By Renfrey Clarke
MOSCOW — After eight months in prison, Russian anti-nuclear activist Aleksandr Nikitin has now had formal charges brought against him. On October 2, the Federal Security Service (FSB) announced that it had completed its investigation, and had indicted Nikitin on charges of espionage and passing state secrets.
A former naval captain, Nikitin has also been charged with illegally using his military identification card to obtain access to classified documents.
As the English-language Moscow Times observed on October 4, it is not only Nikitin who will be on trial, but also the Russian justice system. The case is among the most important tests of human rights and the rule of law in Russia since the end of the Soviet period. On August 30, Amnesty International declared Nikitin a prisoner of conscience, the first in Russia since Andrei Sakharov in the 1980s.

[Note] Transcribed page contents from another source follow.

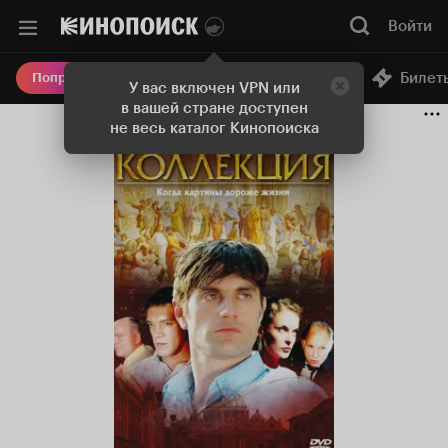
Войти
Онлайн-кинотеатр
Билет
Попробовать Плюс
У вас включен VPN или
в вашей стране доступен
не весь каталог Кинопоиска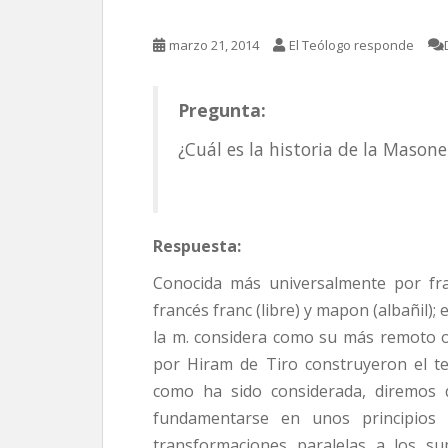
marzo 21, 2014
El Teólogo responde
Pregunta:
¿Cuál es la historia de la Masone
Respuesta:
Conocida más universalmente por fra
francés franc (libre) y mapon (albañil); e
la m. considera como su más remoto or
por Hiram de Tiro construyeron el t
como ha sido considerada, diremos 
fundamentarse en unos principios d
transformaciones paralelas a los sup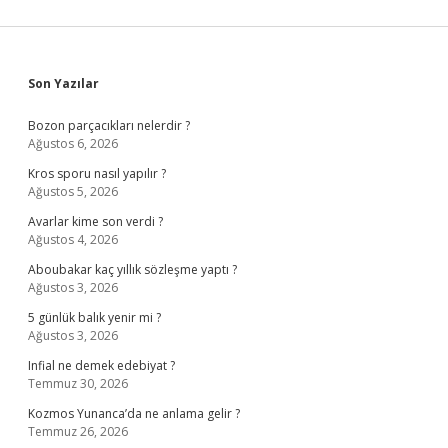
Sidebar
Son Yazılar
Bozon parçacıkları nelerdir ?
Ağustos 6, 2026
Kros sporu nasıl yapılır ?
Ağustos 5, 2026
Avarlar kime son verdi ?
Ağustos 4, 2026
Aboubakar kaç yıllık sözleşme yaptı ?
Ağustos 3, 2026
5 günlük balık yenir mi ?
Ağustos 3, 2026
Infial ne demek edebiyat ?
Temmuz 30, 2026
Kozmos Yunanca’da ne anlama gelir ?
Temmuz 26, 2026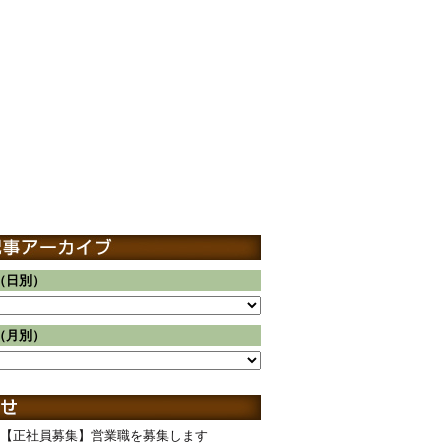
（日別）
（月別）
【正社員募集】営業職を募集します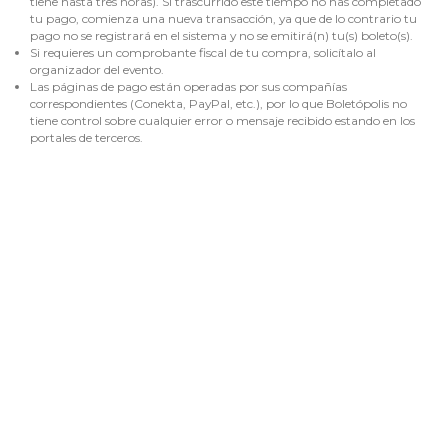
tiene hasta tres horas). Si trascurrido este tiempo no has completado
tu pago, comienza una nueva transacción, ya que de lo contrario tu
pago no se registrará en el sistema y no se emitirá(n) tu(s) boleto(s).
Si requieres un comprobante fiscal de tu compra, solicítalo al
organizador del evento.
Las páginas de pago están operadas por sus compañías
correspondientes (Conekta, PayPal, etc.), por lo que Boletópolis no
tiene control sobre cualquier error o mensaje recibido estando en los
portales de terceros.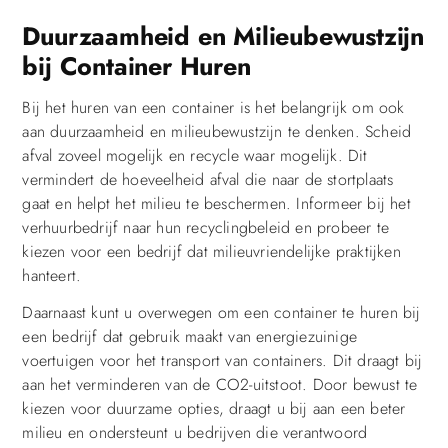
Duurzaamheid en Milieubewustzijn
bij Container Huren
Bij het huren van een container is het belangrijk om ook
aan duurzaamheid en milieubewustzijn te denken. Scheid
afval zoveel mogelijk en recycle waar mogelijk. Dit
vermindert de hoeveelheid afval die naar de stortplaats
gaat en helpt het milieu te beschermen. Informeer bij het
verhuurbedrijf naar hun recyclingbeleid en probeer te
kiezen voor een bedrijf dat milieuvriendelijke praktijken
hanteert.
Daarnaast kunt u overwegen om een container te huren bij
een bedrijf dat gebruik maakt van energiezuinige
voertuigen voor het transport van containers. Dit draagt bij
aan het verminderen van de CO2-uitstoot. Door bewust te
kiezen voor duurzame opties, draagt u bij aan een beter
milieu en ondersteunt u bedrijven die verantwoord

An expert on nuclear submarines, Nikitin after retiring from the navy worked in St Petersburg as a consultant for the Norwegian environmental organisation Bellona, which has been studying radioactive contamination by the Russian navy's Northern Fleet. He is among the authors of a recently released Bellona report on this topic.
The long delay in charging Nikitin reflects the difficulties faced by the FSB in putting together a credible, legally sound case. Nikitin's father-in-law, retired Vice-Admiral Yevgeny Chernov, has compiled a 78-page document which, according to defence lawyers, proves that all the information used in Bellona's report was freely available from open sources.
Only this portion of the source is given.